A look at the night sky through powerful BU-supported telescopes opened up new worlds for a longtime aviation executive

By Francie King

He founded an airline. He was chair and chief executive officer of Trans World Airlines and vice chair of Pan American World Airways. He’s been just about everywhere you could go in an airplane. But despite a career focused on the skies, Gerry Gitner (CAS’66) would probably not have called himself a stargazer.

That changed in October 2014, when this energetic, accomplished aviation executive turned private investor joined 12 other BU alumni in Flagstaff, Arizona, to look at the night sky through two BU-supported telescopes: the Perkins Telescope at the Lowell Observatory and the nearby Discovery Channel Telescope, the fifth largest in the continental United States. What Gitner came home with was a set of impressions—not just of the stupendous canopy of stars (undimmed, in Flagstaff, by urban light pollution), but of his fellow alums and of an unforgettable learning experience.

“I’d studied astronomy at BU years ago, not as a major but to fulfill a science requirement,” Gitner says about his decision to attend. “But I’d never been in an observatory.

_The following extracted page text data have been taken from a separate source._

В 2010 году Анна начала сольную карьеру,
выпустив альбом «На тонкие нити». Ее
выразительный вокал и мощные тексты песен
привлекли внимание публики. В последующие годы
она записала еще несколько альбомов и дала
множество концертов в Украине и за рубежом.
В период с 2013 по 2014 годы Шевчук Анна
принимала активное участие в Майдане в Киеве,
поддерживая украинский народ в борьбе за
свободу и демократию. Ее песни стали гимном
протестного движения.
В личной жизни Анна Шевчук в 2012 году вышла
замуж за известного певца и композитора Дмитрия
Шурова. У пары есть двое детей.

The trip sounded fascinating.”

BU astronomy experts Professor Dan Clemens and Assistant Professor Andrew West, who guided the amateur observers, provided the alumni group with a good grounding in basic astronomy, in “terms that weren’t a bunch of quadratic equations,” Gitner says. “Being out there at night, seeing the stars in the middle of nowhere, and having somebody with us who knew what to look for” was illuminating, he says. “I’d heard all my life about the Big Dipper and the Little Dipper. Think I could have picked them out on my own? I’ve lived in urban environments my entire life—I’m lucky if I get to see the moon.”

The trip, Experience: Space Beyond Earth, was the first in a new series of intensive educational programs offered by the BU Alumni Association. The programs aim to provide alums with access to BU sites and professors and their work worldwide. The 13 alumni on the Arizona trip ranged in age from 22 to 76 and had come from eight states. They shared an alma mater and a desire to learn.

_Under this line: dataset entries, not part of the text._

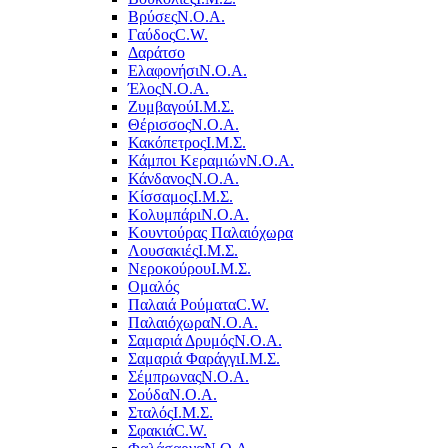
Βρύσες
Ν.Ο.Α.
Γαύδος
C.W.
Δαράτσο
Ελαφονήσι
Ν.Ο.Α.
Έλος
Ν.Ο.Α.
Ζυμβαγού
Ι.Μ.Σ.
Θέρισσος
Ν.Ο.Α.
Κακόπετρος
Ι.Μ.Σ.
Κάμποι Κεραμιών
Ν.Ο.Α.
Κάνδανος
Ν.Ο.Α.
Κίσσαμος
Ι.Μ.Σ.
Κολυμπάρι
Ν.Ο.Α.
Κουντούρας Παλαιόχωρα
Λουσακιές
Ι.Μ.Σ.
Νεροκούρου
Ι.Μ.Σ.
Ομαλός
Παλαιά Ρούματα
C.W.
Παλαιόχωρα
Ν.Ο.Α.
Σαμαριά Δρυμός
Ν.Ο.Α.
Σαμαριά Φαράγγι
Ι.Μ.Σ.
Σέμπρωνας
Ν.Ο.Α.
Σούδα
Ν.Ο.Α.
Σταλός
Ι.Μ.Σ.
Σφακιά
C.W.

There were behind-the-scenes tours and hands-on practice in operating the Perkins Telescope, which is run by the Lowell Observatory in partnership with BU. The alums were also treated to intimate views of the cosmos through the $53 million Discovery Channel Telescope, financed in part by the University and operated by the observatory.

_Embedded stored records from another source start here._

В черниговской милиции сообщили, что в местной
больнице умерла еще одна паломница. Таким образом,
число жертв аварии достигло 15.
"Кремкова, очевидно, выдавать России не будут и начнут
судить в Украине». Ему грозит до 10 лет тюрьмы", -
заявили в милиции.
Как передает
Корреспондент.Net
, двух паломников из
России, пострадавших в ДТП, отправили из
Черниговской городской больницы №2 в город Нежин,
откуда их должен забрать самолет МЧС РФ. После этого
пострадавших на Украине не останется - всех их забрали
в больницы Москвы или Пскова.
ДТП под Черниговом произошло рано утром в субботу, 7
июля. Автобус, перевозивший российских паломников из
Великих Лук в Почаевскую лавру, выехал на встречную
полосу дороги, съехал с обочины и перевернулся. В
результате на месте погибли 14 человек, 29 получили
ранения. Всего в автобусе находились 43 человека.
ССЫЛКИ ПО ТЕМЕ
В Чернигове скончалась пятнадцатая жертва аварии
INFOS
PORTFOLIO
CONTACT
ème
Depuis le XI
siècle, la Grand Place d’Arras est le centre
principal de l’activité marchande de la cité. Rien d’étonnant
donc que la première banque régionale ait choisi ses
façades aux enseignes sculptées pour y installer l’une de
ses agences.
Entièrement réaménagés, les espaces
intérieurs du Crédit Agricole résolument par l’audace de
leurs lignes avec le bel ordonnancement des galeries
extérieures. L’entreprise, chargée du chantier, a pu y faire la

The trip included some sweet serendipity for Gitner.

“Many years ago,” he says, “my wife, Deanne, and I established an annual prize called the Gitner Prize for Distinguished Teaching (see below). And, lo and behold, Andrew West introduced himself to me and said, memorably, ‘Are you the Gitner?’ I said, ‘What are you talking about?’ And he said, ‘Are you the Gitner? I won this teaching prize at BU.’ And I said ‘Wow! You’re the first awardee I’ve ever met!’ It was just amazing. All of a sudden, here was a new connection. Here was someone who got the benefit of our endowment, and he’s prospering and succeeding.

“The most important part of the whole Flagstaff experience,” says Gitner, “was the people. They all cared, they all enjoyed it, they all learned. And now I’m looking forward to hearing about BU’s next exciting journey.”


Star Prize

When Gerry Gitner joined a BU alumni trip to the Discovery Channel Telescope in Arizona, he met Professor Andrew West, a recipient of a teaching prize Gitner had endowed. Photo courtesy of B. W. Taylor

The Gitner Prize Fund for Distinguished Teaching, established in 1995, is one of several endowed awards supported by Gerry and Deanne Gitner. It is given annually to a faculty member who “exemplifies interest and great skill in the teaching of undergraduates.” Recently, the Gitners established the annual Gerald and Deanne Gitner Family Award for Innovation in Teaching with Technology; recipients receive a $10,000 prize. Among other endowed funds, the Gitners also provide recognition for teaching excellence in economics and history. Gitner continues his active involvement with BU as a member of the CAS Dean’s Advisory Board; he is also a Trustee Emeritus.